- Film poster
- Directed by: Nikos Koutelidakis
- Based on: Christmas Tango by Yannis Xanthoulis [el]
- Produced by: Yannis Exintaris
- Starring: Yannis Bezos
- Cinematography: Yannis Drakoularakos
- Release date: 1 December 2011;
- Running time: 102 minutes
- Country: Greece
- Language: Greek
- Box office: $1,927,222

= Christmas Tango =

2011 film

Christmas Tango (Το Τανγκό των Χριστουγέννων, translit. To tango ton Christougennon) is a 2011 Greek drama film directed by Nikos Koutelidakis from a screenplay by Vangelis Nassis, based on the novel of the same name by Yannis Xanthoulis. The film stars Yannis Bezos, Yannis Stankoglou, Antinoos Albanis and Vicky Papadopoulou.

The film is set during the period of the Regime of the Colonels in a camp in Evros. Stefanos Karamanidis is a lieutenant and in love with Zoe, the wife of Lieutenant Colonel Manolis Longos.

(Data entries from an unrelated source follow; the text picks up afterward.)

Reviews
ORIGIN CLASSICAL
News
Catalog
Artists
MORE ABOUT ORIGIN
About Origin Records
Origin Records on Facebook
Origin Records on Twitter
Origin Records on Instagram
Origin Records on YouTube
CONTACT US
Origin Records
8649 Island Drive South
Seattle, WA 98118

He wants to ask her to dance tango at Christmas, but she does not know how to dance. In order to learn to dance tango and be ready for the holiday, he enlists the help of his soldier, Lazarus Lazarus, who is secretly in love with him.

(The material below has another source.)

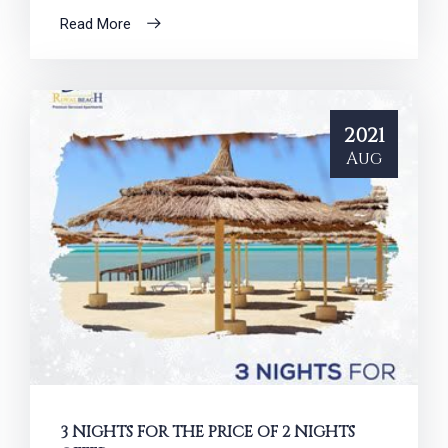
Read More
2021
Aug
3 NIGHTS FOR THE PRICE OF 2 NIGHTS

Christmas Tango was released in theaters on December 1, 2011 and grossed $1,927,222. It received generally positive reviews, with critics praising the actors' performances, but with some criticism towards the screenplay. The film won the Costume Design, Set Design and Original Music Awards from the Hellenic Film Academy.

==Plot==
In a pharmacy, an old man meets a young man and, seeing him, is shaken. He returns home and searches his belongings, where he finds a bust of the goddess Aphrodite.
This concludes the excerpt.